(Saved data entries)
################

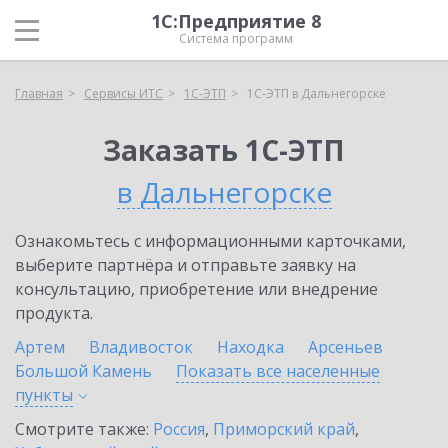
1С:Предприятие 8
Система программ
Главная
Сервисы ИТС
1С-ЭТП
1С-ЭТП в Дальнегорске
Заказать 1С-ЭТП
в Дальнегорске
Ознакомьтесь с информационными карточками,
выберите партнёра и отправьте заявку на
консультацию, приобретение или внедрение
продукта.
Артем
Владивосток
Находка
Арсеньев
Большой Камень
Показать все населенные
пункты
Смотрите также:
Россия
,
Приморский край
,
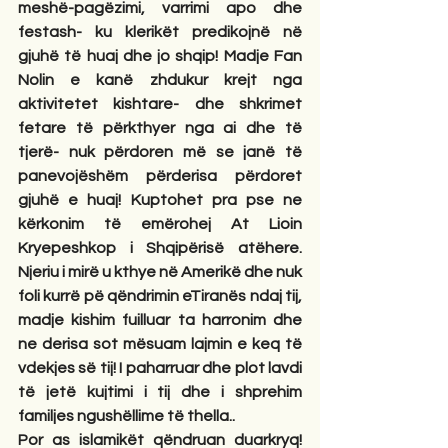
meshë-pagëzimi, varrimi apo dhe 
festash- ku klerikët predikojnë në 
gjuhë të huaj dhe jo shqip! Madje Fan 
Nolin e kanë zhdukur krejt nga 
aktivitetet kishtare- dhe shkrimet 
fetare të përkthyer nga ai dhe të 
tjerë- nuk përdoren më se janë të 
panevojëshëm përderisa përdoret 
gjuhë e huaj! Kuptohet pra pse ne 
kërkonim të emërohej At Lioin 
Kryepeshkop i Shqipërisë atëhere. 
Njeriu i mirë u kthye në Amerikë dhe nuk 
foli kurrë pë qëndrimin eTiranës ndaj tij, 
madje kishim fuilluar ta harronim dhe 
ne derisa sot mësuam lajmin e keq të 
vdekjes së tij! I paharruar dhe plot lavdi 
të jetë kujtimi i tij dhe i shprehim 
familjes ngushëllime të thella..
Por as islamikët qëndruan duarkryq! 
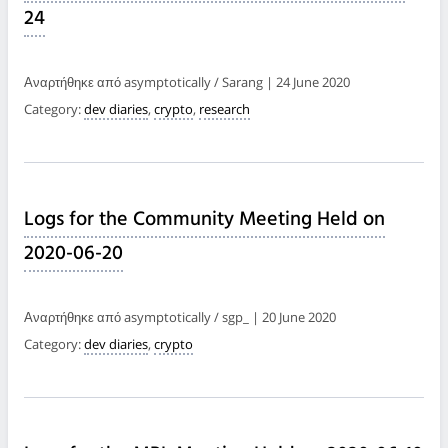
24
Αναρτήθηκε από asymptotically / Sarang | 24 June 2020
Category:
dev diaries
,
crypto
,
research
Logs for the Community Meeting Held on
2020-06-20
Αναρτήθηκε από asymptotically / sgp_ | 20 June 2020
Category:
dev diaries
,
crypto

################

§ **Task requirements**:
Check each line above for the string "Αναρτήθηκε" and copy every line that has it.

§ **Solution to the problem**:
Αναρτήθηκε από asymptotically / Sarang | 24 June 2020
Αναρτήθηκε από asymptotically / sgp_ | 20 June 2020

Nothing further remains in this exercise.